Please report how many lines in the records below contain the word "path", giving only that number.

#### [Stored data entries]
◇ ◇ ◇ ◇

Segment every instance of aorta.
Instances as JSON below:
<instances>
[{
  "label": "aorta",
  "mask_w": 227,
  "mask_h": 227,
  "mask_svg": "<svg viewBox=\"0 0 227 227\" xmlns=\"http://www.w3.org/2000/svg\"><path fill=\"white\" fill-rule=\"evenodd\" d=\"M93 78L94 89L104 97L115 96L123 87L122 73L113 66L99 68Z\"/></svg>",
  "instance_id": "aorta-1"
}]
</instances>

◇ ◇ ◇ ◇

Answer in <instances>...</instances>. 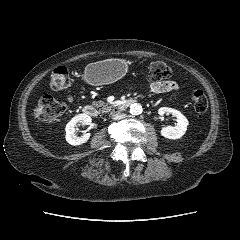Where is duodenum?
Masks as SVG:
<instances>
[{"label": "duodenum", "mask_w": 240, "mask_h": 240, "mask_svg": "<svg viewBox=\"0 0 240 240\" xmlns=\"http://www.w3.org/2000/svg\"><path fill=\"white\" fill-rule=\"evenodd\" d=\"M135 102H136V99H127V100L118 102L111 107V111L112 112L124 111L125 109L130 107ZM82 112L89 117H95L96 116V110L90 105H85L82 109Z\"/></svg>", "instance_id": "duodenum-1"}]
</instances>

◇ ◇ ◇ ◇

#### [Result below]
2